The story behind the story. . .

Grandmother Edna Kearns took the “Spirit of 1776” wagon to Long Beach in July of 1913. When she drove the suffrage campaign wagon onto the beach, it caused quite a stir, not to mention when she stood in the waves and wore a yellow bathing cap and a yellow sash while holding signs that were described as a Votes for Women “voiceless speech.” Silence was a tactic used by the movement, and the most famous example of this can be found in the “Silent Sentinels” pickets of the White House in 1917, which Grandmother Edna was a part of, as well.

This  article –“Suffrage Talk Amid Waves” is descriptive enough to give us a sense of what it must have been like sitting on the beach that day and watching the suffrage demonstration. Silent marching in parades and witnessing is getting attention today from activists who continue the silent tradition that was also practiced by the suffragists. More often than not, the suffs don’t get credit for it.


9 responses to “The story behind the story. . .

  1. That article fascinates me. It’s a “little” wagon, and “little Mrs. Wilmer Kearns,” a “big fat man,” “small Serena Kearns” in a “little bathing suit,” etc.

  2. I enjoyed reading your article.

  3. Thanks for this post. You are doing a great job.

  4. I love the background of events and the personal stories of people.

  5. Benita Glover

    My social studies teacher never mentioned women’s suffrage. What’s the problem? Maybe it’s because they never learned about it themselves.

  6. Could you send me a bibliography of material to read on this subject of women getting the vote?

  7. I loved the Times coverage of the event. When I go to the exhibit, it will give me something to think about. That the campaign wagon was almost, not quite, in the surf with grandmother Edna.

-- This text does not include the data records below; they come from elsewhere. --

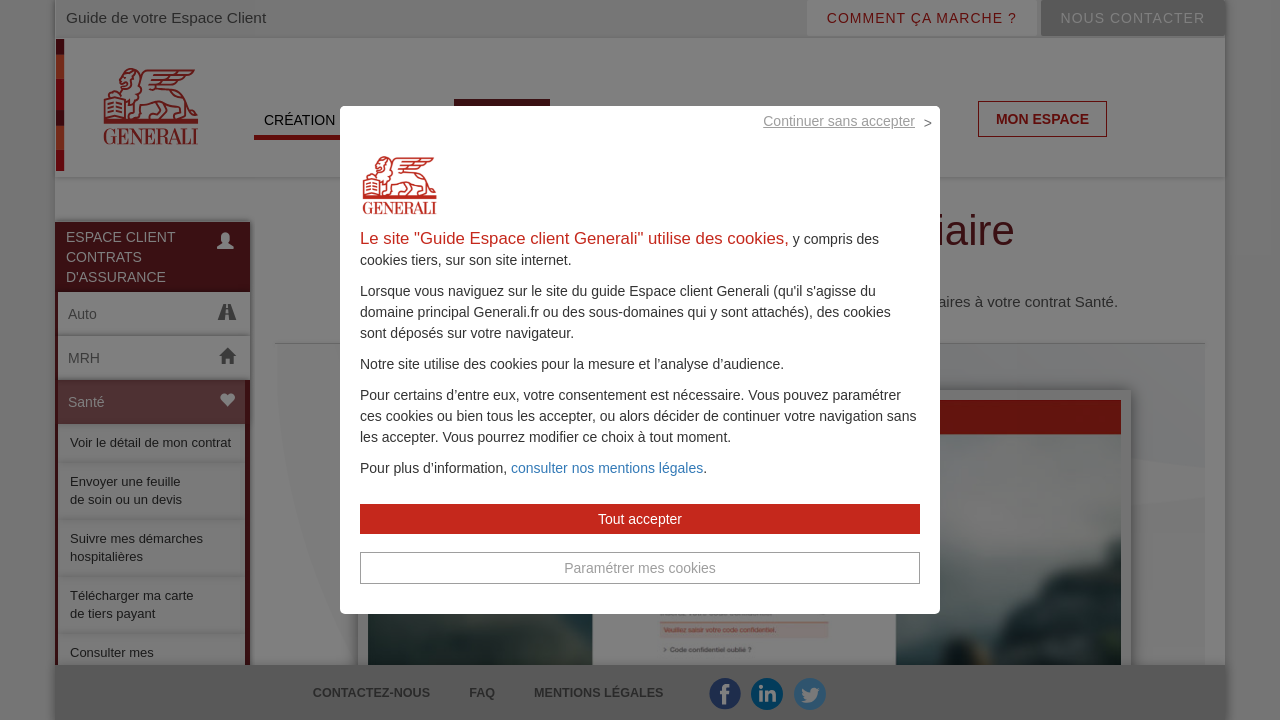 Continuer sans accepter (839, 144)
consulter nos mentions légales (607, 491)
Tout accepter (640, 542)
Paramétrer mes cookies (640, 591) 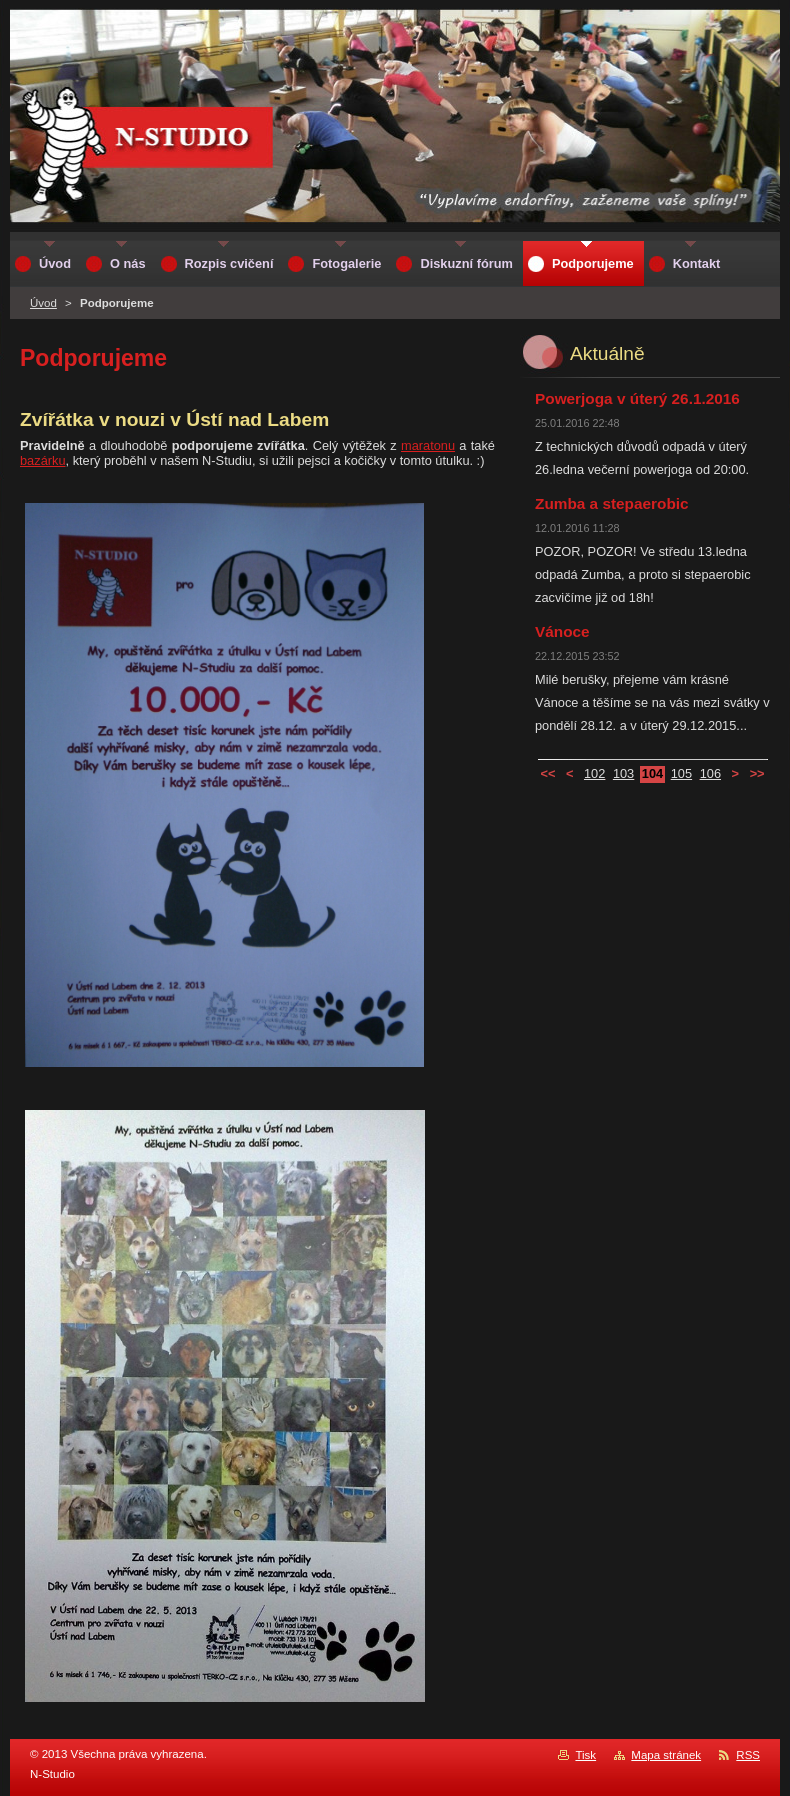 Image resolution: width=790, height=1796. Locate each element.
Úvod (43, 303)
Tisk (585, 1755)
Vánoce (562, 631)
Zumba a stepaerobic (612, 503)
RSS (748, 1755)
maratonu (428, 445)
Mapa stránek (666, 1755)
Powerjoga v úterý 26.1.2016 (637, 398)
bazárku (43, 460)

  8. During the closing years of the long campaign for woman suffrage, street meetings were held. Among those who helped in this work were Mrs. Frank Hiram Snell, Miss Florence F. Stiles, Miss Elizabeth Eggert, Miss O’Toole and Miss Sellers. Receptions were given to the “yellow flier,” the automobile sentacross the continent by the National Association, and to the “prairie schooner,” the car sent by the Just Government League of Maryland to tour its southern counties. Miss O’Toole travelled with the “schooner” two weeks, speaking several times a day. A delegation from the College League met it at the District line and a procession accompanied it into the city under police escort. In the evening a public reception was given at the Washington College of Law. From 1916 the association assisted the National Association at its new headquarters, 1626 Rhode Island Avenue, by serving tea afternoons and raising money through bazaars, rummage sales, card parties, etc.